Not into power. Into shape. The runes on the walls, which had been receding to their original glow, brightened a second time.

The brightening was not absorption. The brightening was attention.

A faint, slow rotation began in the air above the pedestal. The rotation was the same rotation the Apocalypse core had worn since it had appeared above the testing platform yesterday morning.

It was, Ayla understood with a small, calm clarity, the rotation of something that had been waiting to be seen.

The shape thickened. It pulled silver from the runes. It pulled violet from the column. It pulled gold from the air around her, the gold of her own irises, the gold of the goddess that had been folded into her on the night of her birth.

It became.

In the tiered seats, the older men and women in the civilian colors of the high houses leaned forward in their chairs.

The officers in dress uniforms set their hands on the railings. The heirs beside them stopped breathing in the same beat.

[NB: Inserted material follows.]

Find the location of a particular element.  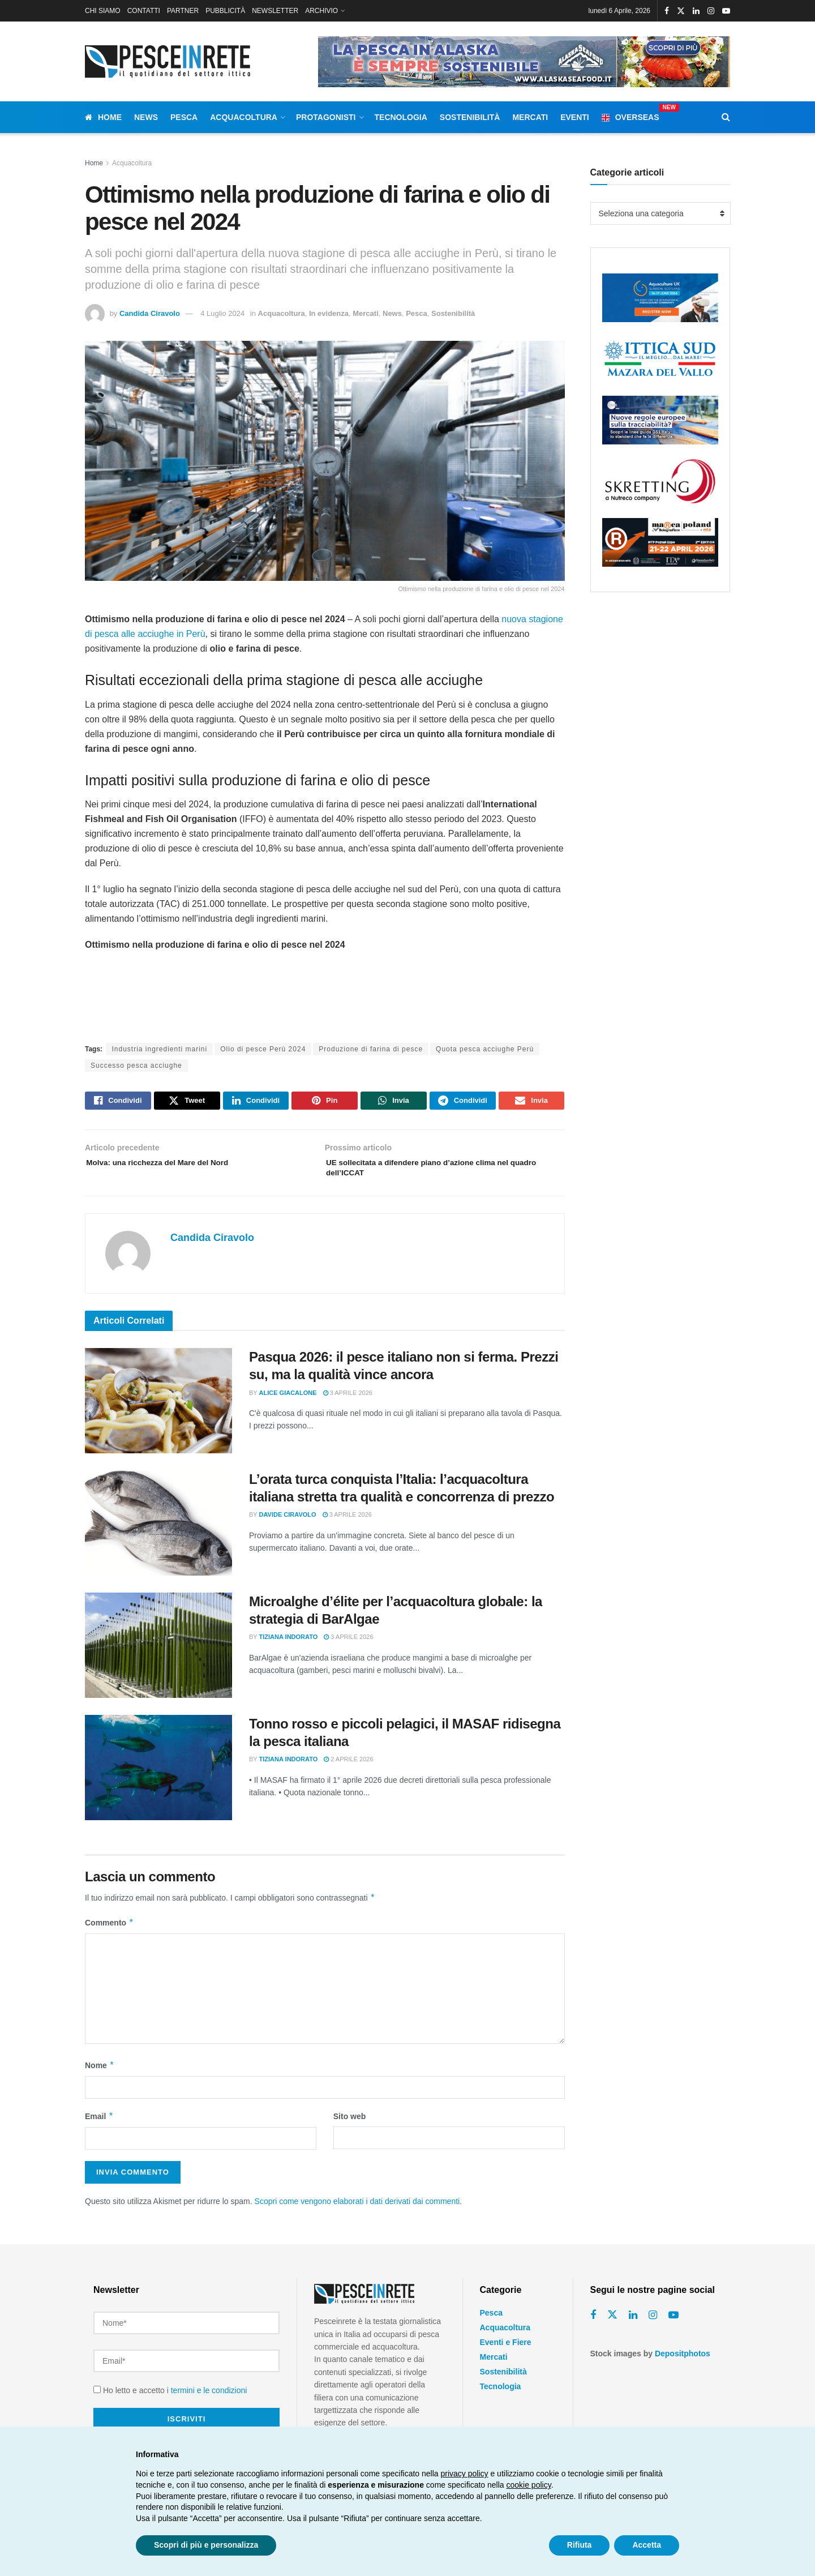 Acquacoltura is located at coordinates (243, 117).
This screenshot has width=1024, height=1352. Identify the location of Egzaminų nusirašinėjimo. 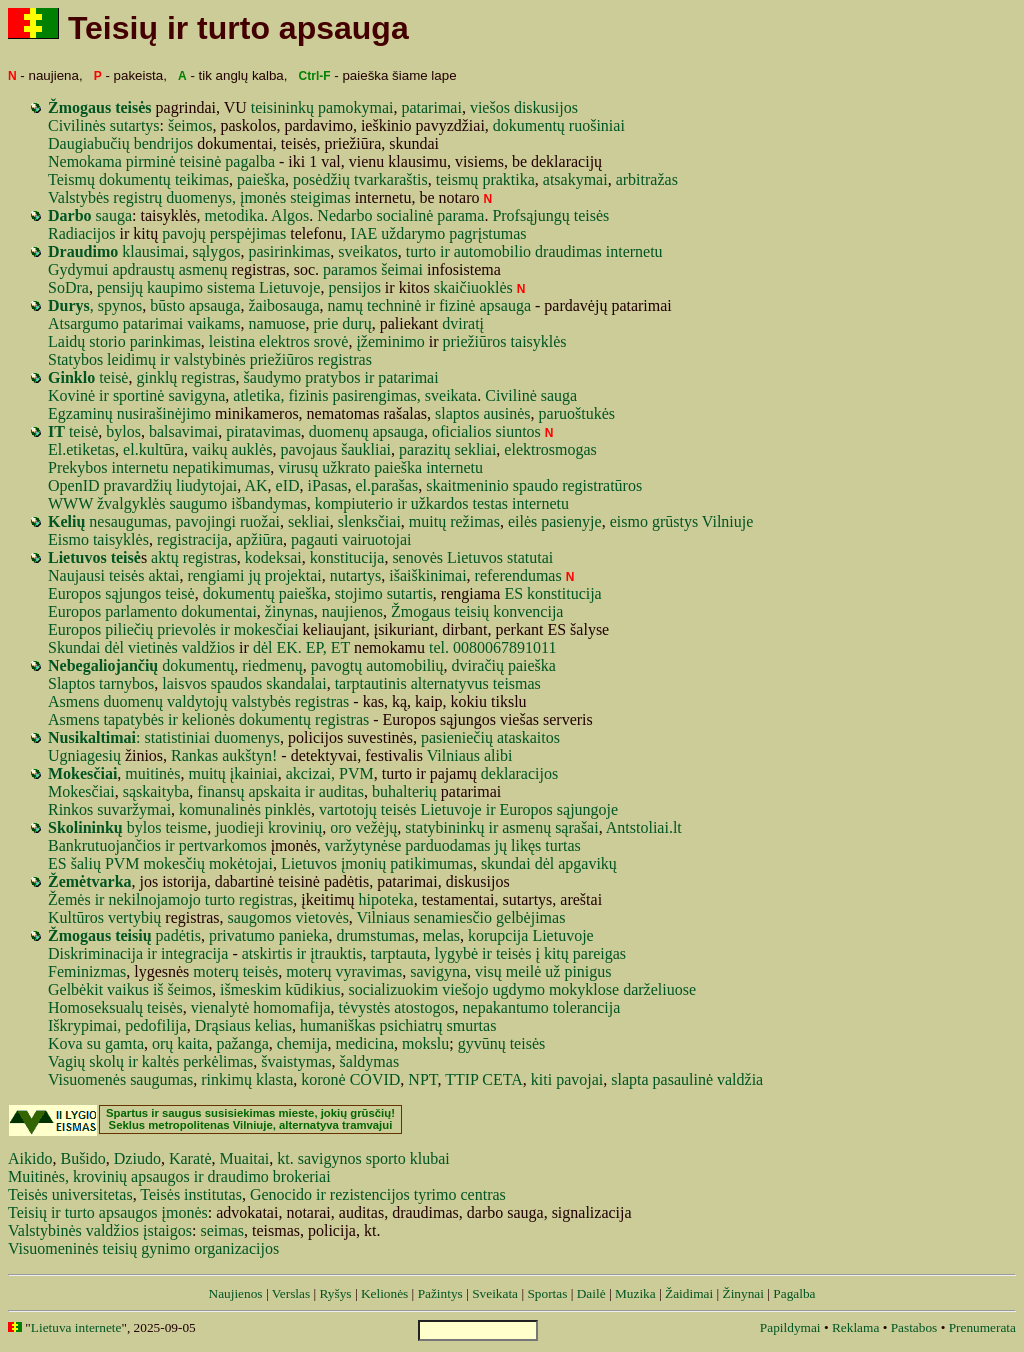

In the front row of the second tier, Austin Marsh, who had spent the implantation arranging his posture for maximum visibility, registered the shape of the thing forming above the platform and forgot for the first time in five years to maintain his profile.

His mouth opened.

In the safety zone at the edge of the platform, Roric Vale, Diamond rank, General of the Eastern Front, veteran of forty campaigns, raised his head and looked at the vessel his granddaughter had summoned, and the hand he had let fall to his side returned without his permission to the grip of his sidearm.

Beside him, Maren took one step backward. Kenji, at his anchor point, lifted his eyes and did not lower them. In every tier of the chamber, from the front row to the back, the witnesses rose from their seats.